6 - O que o surf representa na sua vida? Você acha que os filmes do genero tem conseguido traduzir o espirito do surf para a tela?
Acho que não representa "na vida", representa "a vida". O espírito de paz, tranquilidade e êxito que o surf traz completa um dia, ou transforma um dia triste, estressado em um dia irado. E isso é o que o surf representa para mim. Só quem já surfou um dia com altas ondas, perfeito e - principalmente - com amigos sabe a felicidade que você vai dormir. Como disse o irmão do Figue no documentário: "O prazer do surf é tu deixar a onda para o teu melhor amigo". Estou me recuperando de uma operação no joelho e só volto a surfar em dezembro ou ano que vem e nesses 8 meses parado eu vi o quanto eu amo o surf e o quanto ele faz falta na minha vida.
Quanto aos filmes, acho que estão melhorando muito. Particularmente não sou muito fã daqueles filmes "loucos" da Lost e do gênero, mas os filmes recentes estão trazendo o verdadeiro espírito do surf o qual me refiro. O crescimento desses filmes é notório. Podemos citar os filmes do Guga Arruda, "Um novo olhar" do Pablo, as séries do Teco (Padaratz), Nalu, Bustin' Down The Door, Trilogy e Sipping Jetstream do Steele. Podem até não ser filmes perfeitos para "instigar" mas mostram algo além do esporte, vida, cultura e o espírito de um esporte lindo de praticar e que sofre um preconceito estúpido de uma sociedade com pensamento pré histórico e não disposto a abrir a cabeça.

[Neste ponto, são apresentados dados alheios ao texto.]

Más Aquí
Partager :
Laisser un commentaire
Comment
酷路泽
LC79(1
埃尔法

O atleta Figue em um anúncio de revista nos anos 80
7 - Quais o seus planos pro futuro? Pretende seguir carreira na area audiovisual?
Vou te falar que andava meio indeciso e muito desanimado. Me desiludi muito com o mercado e comecei outra graduação - Direito - contra vontade própria. Sei que um curso vai agregar a outro e vice-versa mas minha paixão é o jornalismo, ainda tenho esperanças de seguir carreira como jornalista.

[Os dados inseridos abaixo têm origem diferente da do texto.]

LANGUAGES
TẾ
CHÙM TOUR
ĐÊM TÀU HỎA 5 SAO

Nestes festivais tenho conhecido muita gente boa da área de cinema que me botaram para cima, elogiando o documentário e me guiando para outros caminhos os quais não fazia idéia. Estou pesquisando sobre as leis de incentivo porque tenho em mente fazer outros documentários sobre surfistas deficientes e pretendo ainda escrever um livro mais abrangente sobre o Figue.
Abandonar a área audiovisual, jamais! Não tem preço você apertar play num filme seu com a sala lotada e ver o sorriso e a emoção nos olhos da galera. É o meu combustível diário para não desistir de um ramo abandonado por empresas e autoridades.
PS: Enquanto esta matéria estava sendo produzida, Figue curtia uma temporada de altas ondas no Peru...
4 comentários:
É isso aí Luciano, deu o que falar o documentário do Antonio Zanella sobre o Figue. Inclusive ele chegou hj do Peru e deve ter várias histórias das sessões de surf no Norte peruano para contar. Parabéns pelo post...como sempre bem escrito.
Abraço
O documentário "Uma luz no fim do tubo" de Antônio Zanella é impressionante assim como a história do Figue, parabéns pelo espaço ao audiovisual independente e pela matéria, L.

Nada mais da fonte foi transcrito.